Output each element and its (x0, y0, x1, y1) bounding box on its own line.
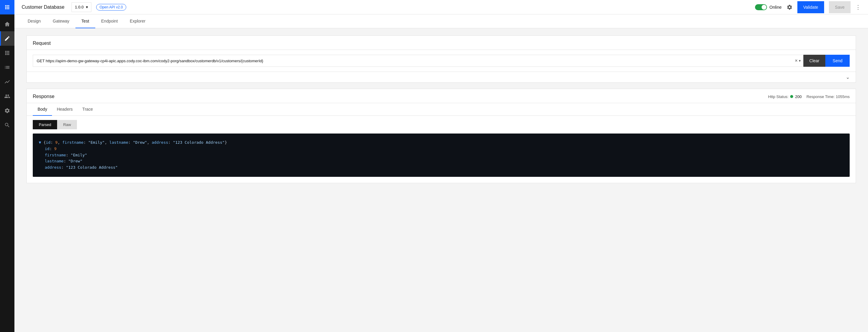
settings-button[interactable] (786, 4, 793, 10)
url-input[interactable] (33, 59, 795, 63)
raw-button[interactable]: Raw (57, 120, 77, 129)
tab-endpoint[interactable]: Endpoint (95, 14, 124, 28)
json-output: ▼ {id: 9, firstname: "Emily", lastname: … (33, 133, 850, 177)
version-value: 1.0.0 (75, 5, 84, 9)
sidebar-item-settings[interactable] (0, 103, 14, 118)
http-status-label: Http Status: (768, 94, 789, 99)
main-content: Customer Database 1.0.0 ▾ Open API v2.0 … (14, 0, 868, 332)
resp-tab-trace[interactable]: Trace (78, 103, 98, 116)
parsed-button[interactable]: Parsed (33, 120, 57, 129)
sidebar-logo[interactable] (0, 0, 14, 14)
version-chevron-icon: ▾ (86, 5, 88, 9)
toggle-switch[interactable] (755, 4, 767, 10)
sidebar-item-edit[interactable] (0, 31, 14, 46)
view-toggle: Parsed Raw (33, 120, 850, 129)
more-options-button[interactable]: ⋮ (856, 4, 861, 10)
tab-gateway[interactable]: Gateway (47, 14, 75, 28)
sidebar-item-home[interactable] (0, 17, 14, 31)
clear-button[interactable]: Clear (803, 55, 825, 67)
response-title: Response (33, 94, 54, 99)
request-title: Request (27, 36, 856, 50)
sidebar-item-chart[interactable] (0, 74, 14, 89)
json-key-id: id (45, 147, 50, 151)
sidebar-item-users[interactable] (0, 89, 14, 103)
tabbar: Design Gateway Test Endpoint Explorer (14, 14, 868, 28)
sidebar-item-search[interactable] (0, 118, 14, 132)
request-row: × ▾ Clear Send (27, 50, 856, 72)
open-api-badge[interactable]: Open API v2.0 (96, 4, 126, 10)
json-id-value: 9 (55, 140, 58, 145)
response-tabs: Body Headers Trace (27, 103, 856, 116)
online-toggle[interactable]: Online (755, 4, 781, 10)
response-meta: Http Status: 200 Response Time: 1055ms (768, 94, 850, 99)
response-time-label: Response Time: (806, 94, 835, 99)
validate-button[interactable]: Validate (797, 1, 825, 13)
response-time: Response Time: 1055ms (806, 94, 850, 99)
status-dot-icon (790, 95, 793, 98)
tab-explorer[interactable]: Explorer (124, 14, 152, 28)
tab-test[interactable]: Test (75, 14, 95, 28)
request-card: Request × ▾ Clear Send ⌄ (26, 35, 856, 83)
version-selector[interactable]: 1.0.0 ▾ (71, 2, 91, 12)
tab-design[interactable]: Design (22, 14, 47, 28)
send-button[interactable]: Send (825, 55, 850, 67)
url-expand-icon[interactable]: ▾ (799, 59, 801, 63)
status-code: 200 (795, 94, 802, 99)
json-val-address: "123 Colorado Address" (66, 165, 118, 170)
url-controls: × ▾ (795, 58, 803, 63)
json-key-address: address (45, 165, 61, 170)
expand-icon[interactable]: ⌄ (846, 74, 850, 80)
page-content: Request × ▾ Clear Send ⌄ Response (14, 28, 868, 332)
response-card: Response Http Status: 200 Response Time:… (26, 89, 856, 183)
json-key-firstname: firstname (45, 153, 66, 157)
json-val-firstname: "Emily" (71, 153, 87, 157)
resp-tab-body[interactable]: Body (33, 103, 52, 116)
sidebar (0, 0, 14, 332)
response-header-row: Response Http Status: 200 Response Time:… (27, 89, 856, 103)
sidebar-item-list[interactable] (0, 60, 14, 74)
http-status: Http Status: 200 (768, 94, 802, 99)
topbar: Customer Database 1.0.0 ▾ Open API v2.0 … (14, 0, 868, 14)
json-expanded: id: 9 firstname: "Emily" lastname: "Drew… (39, 146, 844, 171)
url-input-wrapper: × ▾ (33, 55, 803, 67)
url-clear-icon[interactable]: × (795, 58, 797, 63)
json-key-lastname: lastname (45, 159, 64, 163)
online-label: Online (769, 5, 781, 10)
sidebar-item-apps[interactable] (0, 46, 14, 60)
json-val-id: 9 (54, 147, 57, 151)
save-button[interactable]: Save (829, 1, 850, 13)
resp-tab-headers[interactable]: Headers (52, 103, 78, 116)
json-val-lastname: "Drew" (68, 159, 82, 163)
expand-row: ⌄ (27, 72, 856, 82)
app-title: Customer Database (22, 4, 64, 10)
json-collapse-icon[interactable]: ▼ (39, 140, 43, 145)
response-time-value: 1055ms (836, 94, 850, 99)
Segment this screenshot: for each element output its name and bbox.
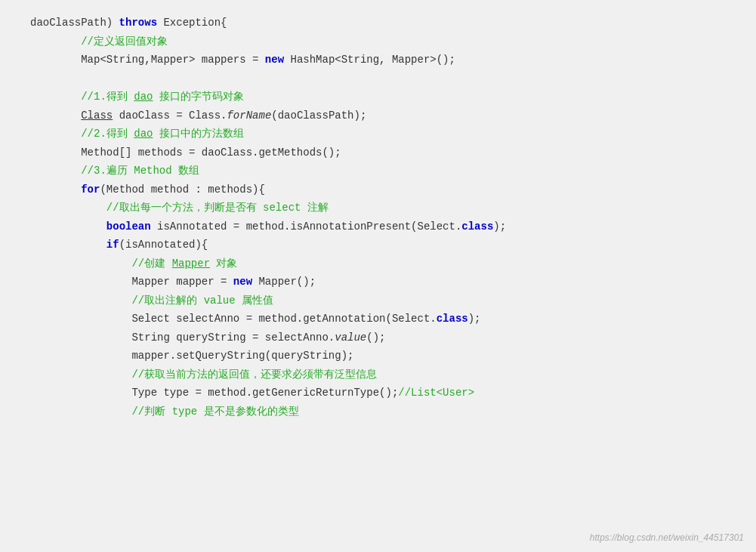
code-line-17: Select selectAnno = method.getAnnotation… [30, 310, 733, 328]
code-container: daoClassPath) throws Exception{ //定义返回值对… [0, 0, 756, 552]
code-line-19: mapper.setQueryString(queryString); [30, 347, 733, 365]
code-line-4 [30, 69, 733, 88]
code-line-1: daoClassPath) throws Exception{ [30, 14, 733, 32]
code-line-10: for(Method method : methods){ [30, 180, 733, 199]
code-line-5: //1.得到 dao 接口的字节码对象 [30, 88, 733, 106]
code-line-7: //2.得到 dao 接口中的方法数组 [30, 125, 733, 143]
watermark: https://blog.csdn.net/weixin_44517301 [590, 532, 744, 543]
code-line-13: if(isAnnotated){ [30, 236, 733, 254]
code-line-12: boolean isAnnotated = method.isAnnotatio… [30, 217, 733, 236]
code-block: daoClassPath) throws Exception{ //定义返回值对… [30, 14, 733, 421]
code-line-22: //判断 type 是不是参数化的类型 [30, 402, 733, 421]
code-line-21: Type type = method.getGenericReturnType(… [30, 384, 733, 402]
code-line-9: //3.遍历 Method 数组 [30, 162, 733, 180]
code-line-18: String queryString = selectAnno.value(); [30, 328, 733, 347]
code-line-8: Method[] methods = daoClass.getMethods()… [30, 143, 733, 162]
code-line-14: //创建 Mapper 对象 [30, 254, 733, 273]
code-line-15: Mapper mapper = new Mapper(); [30, 273, 733, 291]
code-line-16: //取出注解的 value 属性值 [30, 291, 733, 310]
code-line-6: Class daoClass = Class.forName(daoClassP… [30, 106, 733, 125]
code-line-3: Map<String,Mapper> mappers = new HashMap… [30, 51, 733, 69]
code-line-2: //定义返回值对象 [30, 32, 733, 51]
code-line-20: //获取当前方法的返回值，还要求必须带有泛型信息 [30, 365, 733, 384]
code-line-11: //取出每一个方法，判断是否有 select 注解 [30, 199, 733, 217]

......

Please print out the entries above exactly. The pictures stay out.

Output each element and its (x0, y0, x1, y1) bounding box on its own line.
settings-button[interactable] (786, 4, 793, 10)
url-input[interactable] (33, 59, 795, 63)
raw-button[interactable]: Raw (57, 120, 77, 129)
tab-endpoint[interactable]: Endpoint (95, 14, 124, 28)
json-output: ▼ {id: 9, firstname: "Emily", lastname: … (33, 133, 850, 177)
version-value: 1.0.0 (75, 5, 84, 9)
sidebar-item-settings[interactable] (0, 103, 14, 118)
http-status-label: Http Status: (768, 94, 789, 99)
main-content: Customer Database 1.0.0 ▾ Open API v2.0 … (14, 0, 868, 332)
resp-tab-trace[interactable]: Trace (78, 103, 98, 116)
parsed-button[interactable]: Parsed (33, 120, 57, 129)
sidebar-logo[interactable] (0, 0, 14, 14)
version-chevron-icon: ▾ (86, 5, 88, 9)
toggle-switch[interactable] (755, 4, 767, 10)
sidebar-item-edit[interactable] (0, 31, 14, 46)
view-toggle: Parsed Raw (33, 120, 850, 129)
more-options-button[interactable]: ⋮ (856, 4, 861, 10)
tab-gateway[interactable]: Gateway (47, 14, 75, 28)
sidebar-item-home[interactable] (0, 17, 14, 31)
clear-button[interactable]: Clear (803, 55, 825, 67)
response-title: Response (33, 94, 54, 99)
request-title: Request (27, 36, 856, 50)
sidebar-item-chart[interactable] (0, 74, 14, 89)
json-key-id: id (45, 147, 50, 151)
sidebar-item-users[interactable] (0, 89, 14, 103)
tabbar: Design Gateway Test Endpoint Explorer (14, 14, 868, 28)
sidebar-item-search[interactable] (0, 118, 14, 132)
request-row: × ▾ Clear Send (27, 50, 856, 72)
open-api-badge[interactable]: Open API v2.0 (96, 4, 126, 10)
json-id-value: 9 (55, 140, 58, 145)
response-tabs: Body Headers Trace (27, 103, 856, 116)
online-toggle[interactable]: Online (755, 4, 781, 10)
response-meta: Http Status: 200 Response Time: 1055ms (768, 94, 850, 99)
response-time-label: Response Time: (806, 94, 835, 99)
validate-button[interactable]: Validate (797, 1, 825, 13)
response-time: Response Time: 1055ms (806, 94, 850, 99)
status-dot-icon (790, 95, 793, 98)
tab-explorer[interactable]: Explorer (124, 14, 152, 28)
tab-test[interactable]: Test (75, 14, 95, 28)
request-card: Request × ▾ Clear Send ⌄ (26, 35, 856, 83)
version-selector[interactable]: 1.0.0 ▾ (71, 2, 91, 12)
tab-design[interactable]: Design (22, 14, 47, 28)
send-button[interactable]: Send (825, 55, 850, 67)
url-expand-icon[interactable]: ▾ (799, 59, 801, 63)
status-code: 200 (795, 94, 802, 99)
json-val-address: "123 Colorado Address" (66, 165, 118, 170)
url-controls: × ▾ (795, 58, 803, 63)
json-key-address: address (45, 165, 61, 170)
expand-icon[interactable]: ⌄ (846, 74, 850, 80)
page-content: Request × ▾ Clear Send ⌄ Response (14, 28, 868, 332)
response-card: Response Http Status: 200 Response Time:… (26, 89, 856, 183)
json-key-firstname: firstname (45, 153, 66, 157)
json-val-firstname: "Emily" (71, 153, 87, 157)
resp-tab-body[interactable]: Body (33, 103, 52, 116)
sidebar (0, 0, 14, 332)
response-header-row: Response Http Status: 200 Response Time:… (27, 89, 856, 103)
sidebar-item-list[interactable] (0, 60, 14, 74)
http-status: Http Status: 200 (768, 94, 802, 99)
topbar: Customer Database 1.0.0 ▾ Open API v2.0 … (14, 0, 868, 14)
json-expanded: id: 9 firstname: "Emily" lastname: "Drew… (39, 146, 844, 171)
url-input-wrapper: × ▾ (33, 55, 803, 67)
url-clear-icon[interactable]: × (795, 58, 797, 63)
json-key-lastname: lastname (45, 159, 64, 163)
online-label: Online (769, 5, 781, 10)
sidebar-item-apps[interactable] (0, 46, 14, 60)
json-val-id: 9 (54, 147, 57, 151)
save-button[interactable]: Save (829, 1, 850, 13)
resp-tab-headers[interactable]: Headers (52, 103, 78, 116)
json-val-lastname: "Drew" (68, 159, 82, 163)
expand-row: ⌄ (27, 72, 856, 82)
app-title: Customer Database (22, 4, 64, 10)
json-collapse-icon[interactable]: ▼ (39, 140, 43, 145)
response-time-value: 1055ms (836, 94, 850, 99)
Segment this screenshot: for each element output its name and bbox.
code-line-17: Select selectAnno = method.getAnnotation… [30, 310, 733, 328]
code-container: daoClassPath) throws Exception{ //定义返回值对… [0, 0, 756, 552]
code-line-19: mapper.setQueryString(queryString); [30, 347, 733, 365]
code-line-4 [30, 69, 733, 88]
code-line-1: daoClassPath) throws Exception{ [30, 14, 733, 32]
code-line-10: for(Method method : methods){ [30, 180, 733, 199]
code-line-5: //1.得到 dao 接口的字节码对象 [30, 88, 733, 106]
code-line-7: //2.得到 dao 接口中的方法数组 [30, 125, 733, 143]
watermark: https://blog.csdn.net/weixin_44517301 [590, 532, 744, 543]
code-line-13: if(isAnnotated){ [30, 236, 733, 254]
code-line-12: boolean isAnnotated = method.isAnnotatio… [30, 217, 733, 236]
code-block: daoClassPath) throws Exception{ //定义返回值对… [30, 14, 733, 421]
code-line-22: //判断 type 是不是参数化的类型 [30, 402, 733, 421]
code-line-21: Type type = method.getGenericReturnType(… [30, 384, 733, 402]
code-line-9: //3.遍历 Method 数组 [30, 162, 733, 180]
code-line-18: String queryString = selectAnno.value(); [30, 328, 733, 347]
code-line-8: Method[] methods = daoClass.getMethods()… [30, 143, 733, 162]
code-line-14: //创建 Mapper 对象 [30, 254, 733, 273]
code-line-15: Mapper mapper = new Mapper(); [30, 273, 733, 291]
code-line-16: //取出注解的 value 属性值 [30, 291, 733, 310]
code-line-6: Class daoClass = Class.forName(daoClassP… [30, 106, 733, 125]
code-line-3: Map<String,Mapper> mappers = new HashMap… [30, 51, 733, 69]
code-line-2: //定义返回值对象 [30, 32, 733, 51]
code-line-20: //获取当前方法的返回值，还要求必须带有泛型信息 [30, 365, 733, 384]
code-line-11: //取出每一个方法，判断是否有 select 注解 [30, 199, 733, 217]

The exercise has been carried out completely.